サービス業などが 重要になる!
─ 今年6月に8代目の会長に就任しました。日本生産性本部は1955年に設立されましたが、この間、日本は高度経済成長を経験し、人口減少社会を迎えて「失われた30年」に代表される成熟社会となりました。この環境の中でいかに生産性を上げていくかが大きなテーマになっています。
小林 日本生産性本部は産業界(経済界)、労働界、学識者の三者構成で、「生産性運動三原則」(①雇用の維持・拡大、②労使の協力と協議、③成果の公正な分配)の下、日本の生産性運動を牽引してきました。これから本格的な人口減少社会に突入しますが、その中で成長を実現させるためには、労働生産性を高めていくしかありません。
ただ足元では社会情勢が大きく変化しています。7月の参院選の結果を見ても、新興政党が一定の支持を得ました。これは、明らかにこの30年の停滞に対して国民、特に若い人が不満を持っていることを示しています。
しかも、この2~3年で急激に円安が進みました。外的要因も大きいとはいえ、長く続いたデフレから一気に物価高に直面しています。特に食料品やサービスの価格が急騰しているため、国民の生活にダメージが出ている。その実感があるのでしょう。
─ 既成政党がそれに対する手立てを打っていないと。
小林 ええ。国民の間には既成政党のアクションがあまりに遅かったという不満もあると思います。今後についても全く予断を許しません。誰も明確な答えを持っているわけではありませんが、その中でも皆で一緒に考えていく。それが我々のスタンスになります。

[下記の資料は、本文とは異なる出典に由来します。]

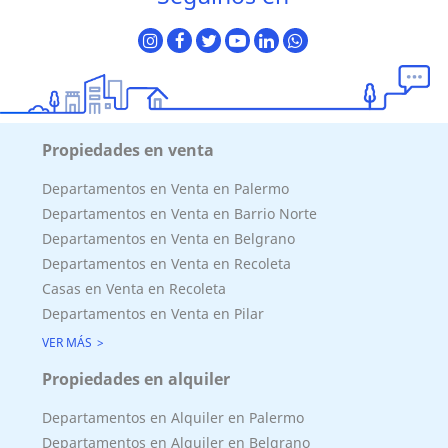
Propiedades en venta
Departamentos en Venta en Palermo
Departamentos en Venta en Barrio Norte
Departamentos en Venta en Belgrano
Departamentos en Venta en Recoleta
Casas en Venta en Recoleta
Departamentos en Venta en Pilar
VER MÁS
Propiedades en alquiler
Departamentos en Alquiler en Palermo
Departamentos en Alquiler en Belgrano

─ 一方で、世界中で国民に迎合するポピュリズムの公約が強調される傾向もあります。
小林 そうですね。だからこそ価値創造の重要性が増しています。今までは海外から原材料を輸入して最終商品へと加工し、それを海外に輸出して経済成長につなげてきました。ところが今はそういったものづくりのスキームが通用する時代ではなくなっているのです。代わりにサービス業などのストーリー性が重要になっています。

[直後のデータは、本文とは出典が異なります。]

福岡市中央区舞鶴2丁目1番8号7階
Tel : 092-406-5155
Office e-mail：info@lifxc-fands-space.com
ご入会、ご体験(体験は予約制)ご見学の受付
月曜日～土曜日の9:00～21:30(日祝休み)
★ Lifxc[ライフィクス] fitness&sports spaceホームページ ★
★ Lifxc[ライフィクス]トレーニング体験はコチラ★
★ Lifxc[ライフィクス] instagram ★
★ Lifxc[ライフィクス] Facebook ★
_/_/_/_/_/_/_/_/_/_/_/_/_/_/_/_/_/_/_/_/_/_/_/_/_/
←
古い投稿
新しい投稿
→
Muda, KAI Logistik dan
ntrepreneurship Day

またこれが今後の一番の肝だと思うのですが、これまでは民主主義を基調にグローバル化が進展してきましたが、ここにきて自国ファーストが潮流になりつつあります。米トランプ政権の「アメリカ・ファースト」であり、英国の「ブリテン・ファースト」です。これはドイツやフランスでも同様です。
AIとの関係を どう捉えるか?
─ トランプ大統領は「MAGA(米国を再び偉大に)」というスローガンを掲げています。

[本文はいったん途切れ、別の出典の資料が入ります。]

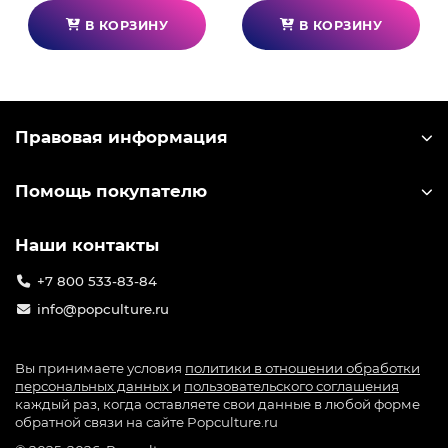
В КОРЗИНУ
В КОРЗИНУ
Правовая информация
Помощь покупателю
Наши контакты
+7 800 533-83-84
info@popculture.ru
Вы принимаете условия
политики в отношении обработки
персональных данных
и
пользовательского соглашения
каждый раз, когда оставляете свои данные в любой форме
обратной связи на сайте Popculture.ru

小林 ええ。ただし、米国も英国も「アメリカ・ファースト」「ブリテン・ファースト」であり、「アメリカン・ファースト」「ブリティッシュ・ファースト」ではありません。一方、日本では「日本人ファースト」が叫ばれ、「ジャパン・ファースト」「日本ファースト」ではありません。
─ 日本か日本人のどちらに主眼を置いているかですね。
小林 米国は長い間、移民で成り立ってきた国です。トランプ政権では南のメキシコなどから来る移民を排斥したりもしています。スローガンもそういった歴史的な背景に由来しているのかもしれません。少なくとも、その点は日本とは違います。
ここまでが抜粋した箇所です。